A faithful transcription of the entries below is required.

Saved data entries
***

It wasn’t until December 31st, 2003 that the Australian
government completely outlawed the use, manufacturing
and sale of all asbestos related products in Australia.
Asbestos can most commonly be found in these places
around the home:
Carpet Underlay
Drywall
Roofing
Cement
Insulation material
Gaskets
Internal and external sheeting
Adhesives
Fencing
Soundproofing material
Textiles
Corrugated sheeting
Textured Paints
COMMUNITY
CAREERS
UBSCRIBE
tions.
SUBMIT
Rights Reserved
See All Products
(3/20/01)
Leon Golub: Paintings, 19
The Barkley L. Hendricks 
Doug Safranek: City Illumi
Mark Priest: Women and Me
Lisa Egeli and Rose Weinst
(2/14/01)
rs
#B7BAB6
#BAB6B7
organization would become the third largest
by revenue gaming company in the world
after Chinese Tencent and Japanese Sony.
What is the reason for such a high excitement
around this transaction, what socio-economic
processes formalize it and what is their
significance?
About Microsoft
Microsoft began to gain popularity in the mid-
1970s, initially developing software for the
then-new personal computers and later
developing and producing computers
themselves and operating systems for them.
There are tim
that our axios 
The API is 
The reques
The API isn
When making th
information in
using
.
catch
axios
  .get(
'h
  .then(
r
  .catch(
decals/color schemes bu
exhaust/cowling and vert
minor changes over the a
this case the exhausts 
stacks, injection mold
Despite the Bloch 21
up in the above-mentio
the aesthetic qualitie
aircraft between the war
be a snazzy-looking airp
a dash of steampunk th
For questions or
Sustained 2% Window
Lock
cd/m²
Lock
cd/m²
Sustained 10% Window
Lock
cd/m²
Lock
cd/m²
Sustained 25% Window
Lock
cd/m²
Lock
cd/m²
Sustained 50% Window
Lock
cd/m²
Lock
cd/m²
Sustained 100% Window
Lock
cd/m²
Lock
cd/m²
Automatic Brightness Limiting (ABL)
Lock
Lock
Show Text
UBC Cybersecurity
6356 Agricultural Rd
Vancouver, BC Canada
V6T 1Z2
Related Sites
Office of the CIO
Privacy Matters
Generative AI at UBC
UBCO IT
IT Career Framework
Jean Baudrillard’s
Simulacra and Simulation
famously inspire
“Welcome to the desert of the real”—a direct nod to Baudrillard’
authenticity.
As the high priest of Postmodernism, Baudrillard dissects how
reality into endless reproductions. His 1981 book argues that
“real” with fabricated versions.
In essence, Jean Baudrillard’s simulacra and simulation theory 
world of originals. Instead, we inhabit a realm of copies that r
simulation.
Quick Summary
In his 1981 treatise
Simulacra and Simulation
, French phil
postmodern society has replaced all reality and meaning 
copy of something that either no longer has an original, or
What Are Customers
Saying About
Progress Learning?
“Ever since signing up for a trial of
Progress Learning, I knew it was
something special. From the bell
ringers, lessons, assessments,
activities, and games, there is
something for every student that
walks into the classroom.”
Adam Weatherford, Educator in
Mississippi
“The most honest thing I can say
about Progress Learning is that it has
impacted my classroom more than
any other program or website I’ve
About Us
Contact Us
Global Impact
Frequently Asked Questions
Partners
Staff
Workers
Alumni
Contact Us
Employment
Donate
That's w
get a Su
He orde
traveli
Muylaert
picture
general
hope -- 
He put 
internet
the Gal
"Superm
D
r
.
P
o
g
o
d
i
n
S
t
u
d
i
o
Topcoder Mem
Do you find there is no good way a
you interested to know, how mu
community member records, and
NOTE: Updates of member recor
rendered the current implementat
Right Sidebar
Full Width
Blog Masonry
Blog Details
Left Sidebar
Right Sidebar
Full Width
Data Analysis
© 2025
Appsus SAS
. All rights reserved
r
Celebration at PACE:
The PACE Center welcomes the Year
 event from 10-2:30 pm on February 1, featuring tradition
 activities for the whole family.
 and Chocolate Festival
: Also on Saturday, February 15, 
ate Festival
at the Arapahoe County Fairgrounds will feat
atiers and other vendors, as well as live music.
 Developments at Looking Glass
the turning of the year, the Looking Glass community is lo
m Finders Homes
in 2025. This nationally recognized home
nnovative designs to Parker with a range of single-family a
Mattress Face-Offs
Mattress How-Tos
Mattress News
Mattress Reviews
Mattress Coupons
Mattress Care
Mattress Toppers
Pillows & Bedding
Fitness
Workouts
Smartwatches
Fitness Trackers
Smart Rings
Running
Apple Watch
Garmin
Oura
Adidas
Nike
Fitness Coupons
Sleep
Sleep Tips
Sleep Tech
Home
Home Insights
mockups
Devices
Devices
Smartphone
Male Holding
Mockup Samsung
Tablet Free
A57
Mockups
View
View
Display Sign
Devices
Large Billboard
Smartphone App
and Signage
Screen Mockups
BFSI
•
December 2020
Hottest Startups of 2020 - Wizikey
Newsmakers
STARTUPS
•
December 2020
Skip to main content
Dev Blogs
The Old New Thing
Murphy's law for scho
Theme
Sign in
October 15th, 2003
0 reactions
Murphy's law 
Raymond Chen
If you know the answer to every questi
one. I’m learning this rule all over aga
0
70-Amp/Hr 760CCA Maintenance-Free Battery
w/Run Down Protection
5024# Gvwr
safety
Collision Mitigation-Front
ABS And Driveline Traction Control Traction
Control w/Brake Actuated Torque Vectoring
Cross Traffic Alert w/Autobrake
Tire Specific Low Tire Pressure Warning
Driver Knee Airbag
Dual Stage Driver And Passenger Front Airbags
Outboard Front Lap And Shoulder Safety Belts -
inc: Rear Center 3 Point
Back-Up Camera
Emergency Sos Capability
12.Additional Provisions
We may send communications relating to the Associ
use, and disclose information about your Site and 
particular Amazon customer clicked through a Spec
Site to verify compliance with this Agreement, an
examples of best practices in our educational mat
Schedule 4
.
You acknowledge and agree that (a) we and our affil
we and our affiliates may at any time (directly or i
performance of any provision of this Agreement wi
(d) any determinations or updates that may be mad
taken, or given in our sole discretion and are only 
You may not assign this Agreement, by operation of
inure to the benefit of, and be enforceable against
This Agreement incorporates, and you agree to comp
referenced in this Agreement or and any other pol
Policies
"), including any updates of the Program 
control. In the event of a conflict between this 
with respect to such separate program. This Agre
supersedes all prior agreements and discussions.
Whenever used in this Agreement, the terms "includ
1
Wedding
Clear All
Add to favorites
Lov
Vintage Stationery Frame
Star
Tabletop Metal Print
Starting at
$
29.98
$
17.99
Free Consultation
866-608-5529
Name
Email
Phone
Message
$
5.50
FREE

***

→ **Output of the exercise**
It wasn’t until December 31st, 2003 that the Australian
government completely outlawed the use, manufacturing
and sale of all asbestos related products in Australia.
Asbestos can most commonly be found in these places
around the home:
Carpet Underlay
Drywall
Roofing
Cement
Insulation material
Gaskets
Internal and external sheeting
Adhesives
Fencing
Soundproofing material
Textiles
Corrugated sheeting
Textured Paints
COMMUNITY
CAREERS
UBSCRIBE
tions.
SUBMIT
Rights Reserved
See All Products
(3/20/01)
Leon Golub: Paintings, 19
The Barkley L. Hendricks 
Doug Safranek: City Illumi
Mark Priest: Women and Me
Lisa Egeli and Rose Weinst
(2/14/01)
rs
#B7BAB6
#BAB6B7
organization would become the third largest
by revenue gaming company in the world
after Chinese Tencent and Japanese Sony.
What is the reason for such a high excitement
around this transaction, what socio-economic
processes formalize it and what is their
significance?
About Microsoft
Microsoft began to gain popularity in the mid-
1970s, initially developing software for the
then-new personal computers and later
developing and producing computers
themselves and operating systems for them.
There are tim
that our axios 
The API is 
The reques
The API isn
When making th
information in
using
.
catch
axios
  .get(
'h
  .then(
r
  .catch(
decals/color schemes bu
exhaust/cowling and vert
minor changes over the a
this case the exhausts 
stacks, injection mold
Despite the Bloch 21
up in the above-mentio
the aesthetic qualitie
aircraft between the war
be a snazzy-looking airp
a dash of steampunk th
For questions or
Sustained 2% Window
Lock
cd/m²
Lock
cd/m²
Sustained 10% Window
Lock
cd/m²
Lock
cd/m²
Sustained 25% Window
Lock
cd/m²
Lock
cd/m²
Sustained 50% Window
Lock
cd/m²
Lock
cd/m²
Sustained 100% Window
Lock
cd/m²
Lock
cd/m²
Automatic Brightness Limiting (ABL)
Lock
Lock
Show Text
UBC Cybersecurity
6356 Agricultural Rd
Vancouver, BC Canada
V6T 1Z2
Related Sites
Office of the CIO
Privacy Matters
Generative AI at UBC
UBCO IT
IT Career Framework
Jean Baudrillard’s
Simulacra and Simulation
famously inspire
“Welcome to the desert of the real”—a direct nod to Baudrillard’
authenticity.
As the high priest of Postmodernism, Baudrillard dissects how
reality into endless reproductions. His 1981 book argues that
“real” with fabricated versions.
In essence, Jean Baudrillard’s simulacra and simulation theory 
world of originals. Instead, we inhabit a realm of copies that r
simulation.
Quick Summary
In his 1981 treatise
Simulacra and Simulation
, French phil
postmodern society has replaced all reality and meaning 
copy of something that either no longer has an original, or
What Are Customers
Saying About
Progress Learning?
“Ever since signing up for a trial of
Progress Learning, I knew it was
something special. From the bell
ringers, lessons, assessments,
activities, and games, there is
something for every student that
walks into the classroom.”
Adam Weatherford, Educator in
Mississippi
“The most honest thing I can say
about Progress Learning is that it has
impacted my classroom more than
any other program or website I’ve
About Us
Contact Us
Global Impact
Frequently Asked Questions
Partners
Staff
Workers
Alumni
Contact Us
Employment
Donate
That's w
get a Su
He orde
traveli
Muylaert
picture
general
hope -- 
He put 
internet
the Gal
"Superm
D
r
.
P
o
g
o
d
i
n
S
t
u
d
i
o
Topcoder Mem
Do you find there is no good way a
you interested to know, how mu
community member records, and
NOTE: Updates of member recor
rendered the current implementat
Right Sidebar
Full Width
Blog Masonry
Blog Details
Left Sidebar
Right Sidebar
Full Width
Data Analysis
© 2025
Appsus SAS
. All rights reserved
r
Celebration at PACE:
The PACE Center welcomes the Year
 event from 10-2:30 pm on February 1, featuring tradition
 activities for the whole family.
 and Chocolate Festival
: Also on Saturday, February 15, 
ate Festival
at the Arapahoe County Fairgrounds will feat
atiers and other vendors, as well as live music.
 Developments at Looking Glass
the turning of the year, the Looking Glass community is lo
m Finders Homes
in 2025. This nationally recognized home
nnovative designs to Parker with a range of single-family a
Mattress Face-Offs
Mattress How-Tos
Mattress News
Mattress Reviews
Mattress Coupons
Mattress Care
Mattress Toppers
Pillows & Bedding
Fitness
Workouts
Smartwatches
Fitness Trackers
Smart Rings
Running
Apple Watch
Garmin
Oura
Adidas
Nike
Fitness Coupons
Sleep
Sleep Tips
Sleep Tech
Home
Home Insights
mockups
Devices
Devices
Smartphone
Male Holding
Mockup Samsung
Tablet Free
A57
Mockups
View
View
Display Sign
Devices
Large Billboard
Smartphone App
and Signage
Screen Mockups
BFSI
•
December 2020
Hottest Startups of 2020 - Wizikey
Newsmakers
STARTUPS
•
December 2020
Skip to main content
Dev Blogs
The Old New Thing
Murphy's law for scho
Theme
Sign in
October 15th, 2003
0 reactions
Murphy's law 
Raymond Chen
If you know the answer to every questi
one. I’m learning this rule all over aga
0
70-Amp/Hr 760CCA Maintenance-Free Battery
w/Run Down Protection
5024# Gvwr
safety
Collision Mitigation-Front
ABS And Driveline Traction Control Traction
Control w/Brake Actuated Torque Vectoring
Cross Traffic Alert w/Autobrake
Tire Specific Low Tire Pressure Warning
Driver Knee Airbag
Dual Stage Driver And Passenger Front Airbags
Outboard Front Lap And Shoulder Safety Belts -
inc: Rear Center 3 Point
Back-Up Camera
Emergency Sos Capability
12.Additional Provisions
We may send communications relating to the Associ
use, and disclose information about your Site and 
particular Amazon customer clicked through a Spec
Site to verify compliance with this Agreement, an
examples of best practices in our educational mat
Schedule 4
.
You acknowledge and agree that (a) we and our affil
we and our affiliates may at any time (directly or i
performance of any provision of this Agreement wi
(d) any determinations or updates that may be mad
taken, or given in our sole discretion and are only 
You may not assign this Agreement, by operation of
inure to the benefit of, and be enforceable against
This Agreement incorporates, and you agree to comp
referenced in this Agreement or and any other pol
Policies
"), including any updates of the Program 
control. In the event of a conflict between this 
with respect to such separate program. This Agre
supersedes all prior agreements and discussions.
Whenever used in this Agreement, the terms "includ
1
Wedding
Clear All
Add to favorites
Lov
Vintage Stationery Frame
Star
Tabletop Metal Print
Starting at
$
29.98
$
17.99
Free Consultation
866-608-5529
Name
Email
Phone
Message
$
5.50
FREE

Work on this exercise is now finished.